Suppressor of cytokine signaling-1 has IFN-gamma-independent actions in T cell homeostasis.

Suppressor of cytokine signaling (SOCS)-1 is a member of a family of proteins that negatively regulate cytokine signaling pathways. We have previously established that SOCS-1 is a key regulator of IFN-gamma signaling and that IFN-gamma is responsible for the complex inflammatory disease that leads to the death of SOCS-1-deficient mice. In this study, we provide evidence that SOCS-1 is also a critical regulator of IFN-gamma-independent immunoregulatory factors. Mice lacking both SOCS-1 and IFN-gamma, although outwardly healthy, have clear abnormalities in their immune system, including a reduced ratio of CD4:CD8 T cells in lymphoid tissues and increased expression of T cell activation markers. To examine the contribution of TCR Ag specificity to these immune defects, we have generated two lines of SOCS-1-deficient mice expressing a transgenic TCR specific for an exogenous Ag, OVA (OT-I and OT-II). Although TCR transgenic SOCS-1(-/-) mice have a longer lifespan than nontransgenic SOCS-1(-/-) mice, they still die as young adults with inflammatory disease and the TCR transgenic SOCS-1(-/-) T cells appear activated despite the absence of OVA. This suggests that both Ag-dependent and -independent mechanisms contribute to the disease in SOCS-1-deficient mice. Thus, SOCS-1 is a critical regulator of T cell activation and homeostasis, and its influence extends beyond regulating IFN-gamma signaling.

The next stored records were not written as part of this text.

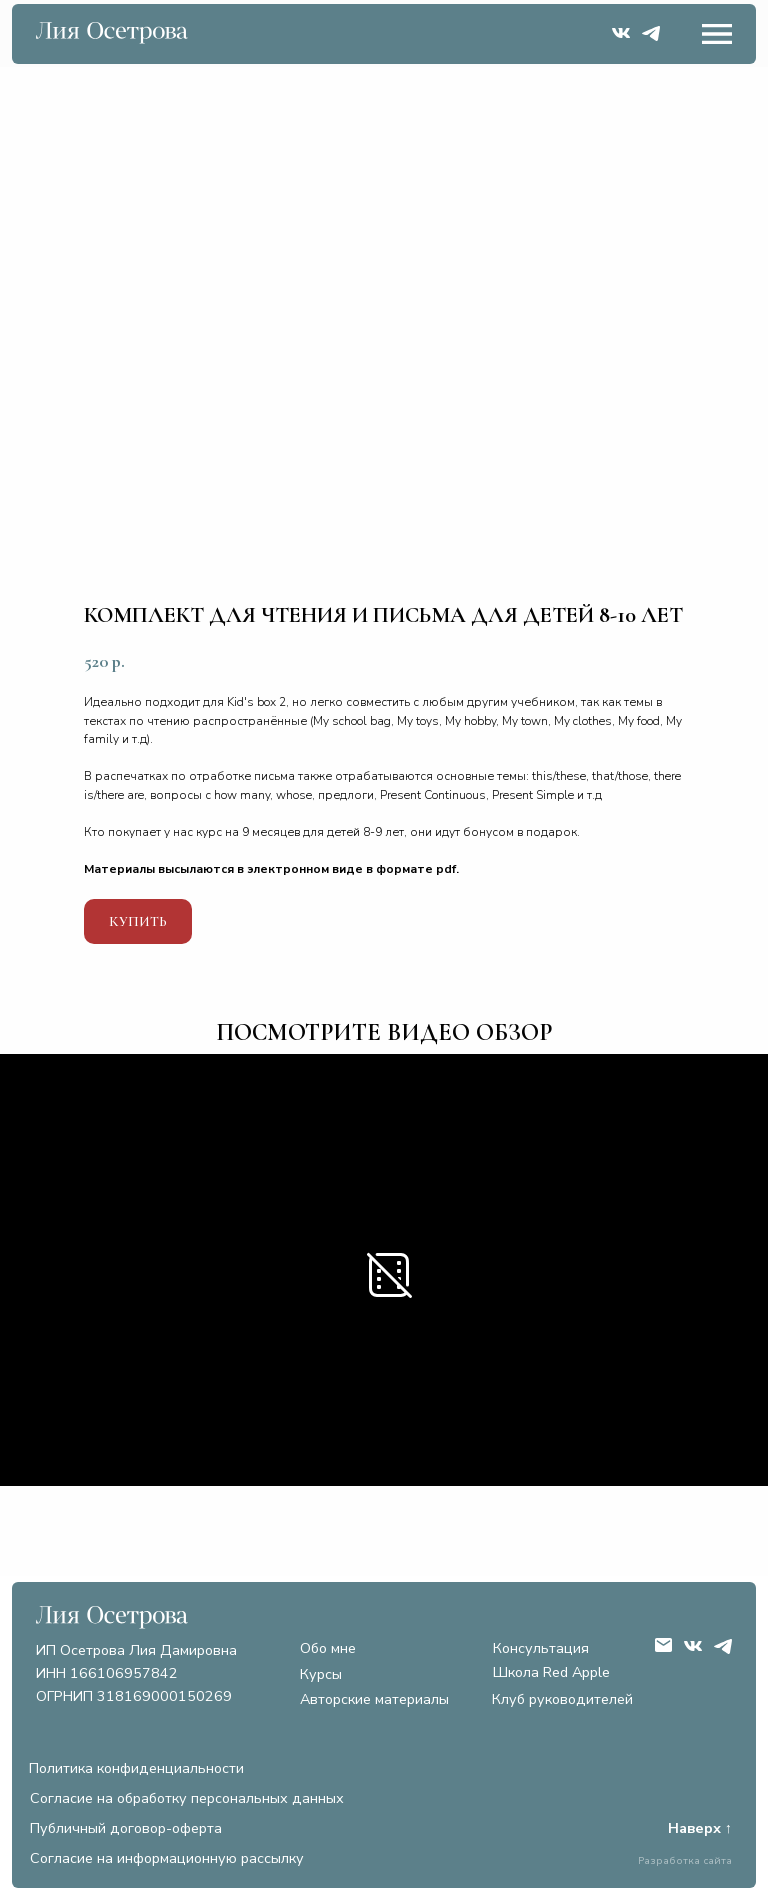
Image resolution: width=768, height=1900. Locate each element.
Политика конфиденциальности (136, 1768)
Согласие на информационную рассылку (167, 1858)
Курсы (321, 1674)
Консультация (541, 1648)
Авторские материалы (374, 1699)
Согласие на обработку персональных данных (187, 1798)
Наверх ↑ (700, 1828)
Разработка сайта (685, 1860)
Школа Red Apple (551, 1672)
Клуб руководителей (562, 1699)
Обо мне (328, 1648)
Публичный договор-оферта (126, 1828)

Biological evidence that SOCS-2 can act either as an enhancer or suppressor of growth hormone signaling.

Suppressor of cytokine signaling (SOCS)-2 is a member of a family of intracellular proteins implicated in the negative regulation of cytokine signaling. The generation of SOCS-2-deficient mice, which grow to one and a half times the size of their wild-type littermates, suggests that SOCS-2 may attenuate growth hormone (GH) signaling. In vitro studies indicate that, while SOCS-2 can inhibit GH action at low concentrations, at higher concentrations it may potentiate signaling. To determine whether a similar enhancement of signaling is observed in vivo or alternatively whether increased SOCS-2 levels repress growth in vivo, we generated and analyzed transgenic mice that overexpress SOCS-2 from a human ubiquitin C promoter. These mice are not growth-deficient and are, in fact, significantly larger than wild-type mice. The overexpressed SOCS-2 was found to bind to endogenous GH receptors in a number of mouse organs, while phosphopeptide binding studies with recombinant SOCS-2 defined phosphorylated tyrosine 595 on the GH receptor as the site of interaction. Together, the data implicate SOCS-2 as having dual effects on GH signaling in vivo.

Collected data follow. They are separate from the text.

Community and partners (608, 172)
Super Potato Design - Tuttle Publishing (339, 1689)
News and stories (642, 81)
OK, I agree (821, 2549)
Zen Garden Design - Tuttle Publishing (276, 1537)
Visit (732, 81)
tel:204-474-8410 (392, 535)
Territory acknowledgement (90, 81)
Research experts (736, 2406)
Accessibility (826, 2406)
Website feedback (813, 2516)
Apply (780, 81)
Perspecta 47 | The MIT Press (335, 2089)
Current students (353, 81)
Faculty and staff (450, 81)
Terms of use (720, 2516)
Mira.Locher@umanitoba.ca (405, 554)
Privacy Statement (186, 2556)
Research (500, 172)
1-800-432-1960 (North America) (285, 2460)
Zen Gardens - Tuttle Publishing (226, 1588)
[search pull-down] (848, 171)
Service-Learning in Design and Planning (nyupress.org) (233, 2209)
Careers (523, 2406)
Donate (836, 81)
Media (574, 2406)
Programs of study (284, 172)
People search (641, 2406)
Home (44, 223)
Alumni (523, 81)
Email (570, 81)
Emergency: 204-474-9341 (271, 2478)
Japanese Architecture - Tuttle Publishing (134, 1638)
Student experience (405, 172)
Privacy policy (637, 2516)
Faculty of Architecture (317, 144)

Growth enhancement in suppressor of cytokine signaling 2 (SOCS-2)-deficient mice is dependent on signal transducer and activator of transcription 5b (STAT5b).

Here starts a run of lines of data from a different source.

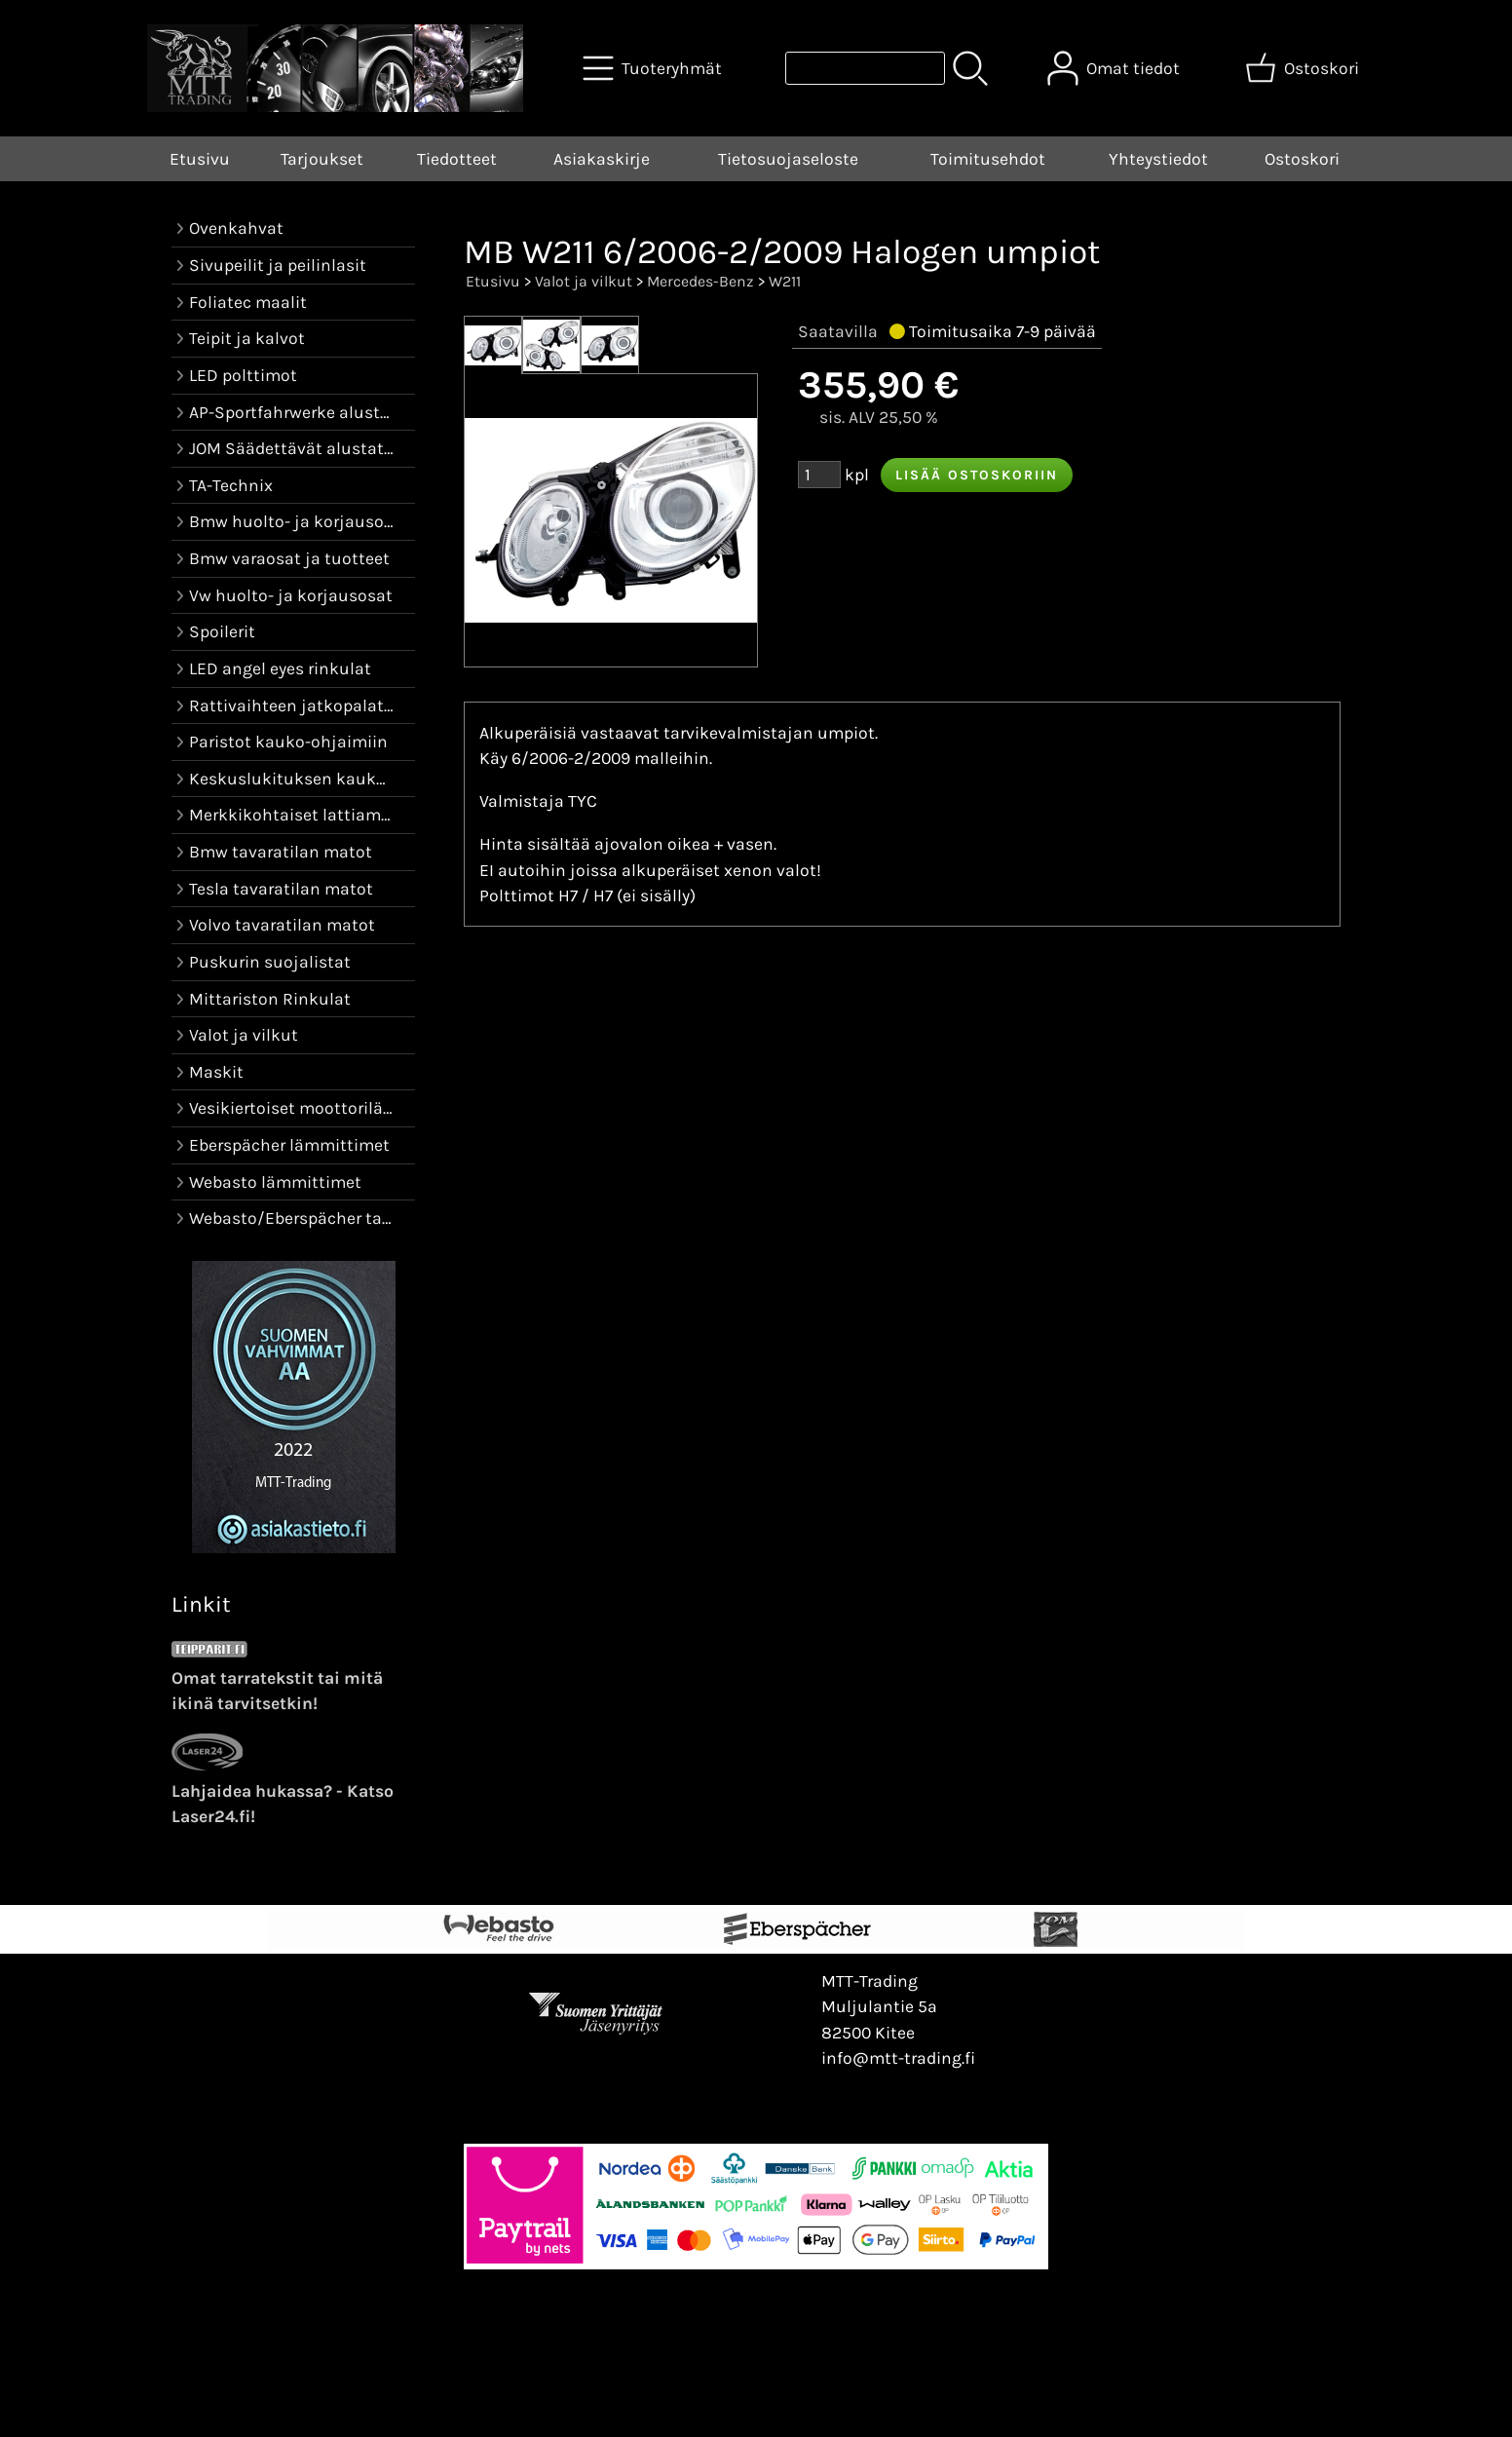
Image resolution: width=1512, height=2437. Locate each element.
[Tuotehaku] (865, 68)
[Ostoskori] (1304, 68)
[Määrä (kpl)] (819, 474)
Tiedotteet (457, 159)
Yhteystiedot (1158, 159)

Mice lacking suppressor of cytokine signaling-2 (SOCS-2) exhibit accelerated postnatal growth resulting in adult mice that are 1.3 to 1.5 times the size of normal mice. In this study we examined the somatotrophic pathway to determine whether the production or actions of GH or IGF-I are altered in these mice. We demonstrated that SOCS-2(-/-) mice do not have elevated GH levels and suffer no major pituitary dysmorphogenesis, and that SOCS-2-deficient embryonic fibroblasts do not have altered IGF-I signaling. Primary hepatocytes from SOCS-2(-/-) mice, however, did have moderately prolonged signal transducer and activator of transcription 5 signaling in response to GH stimulation. Furthermore, the deletion of SOCS-2 from mice also lacking signal transducer and activator of transcription 5b had little effect on growth, suggesting that the action of SOCS-2 may be the regulation of the GH signaling pathway.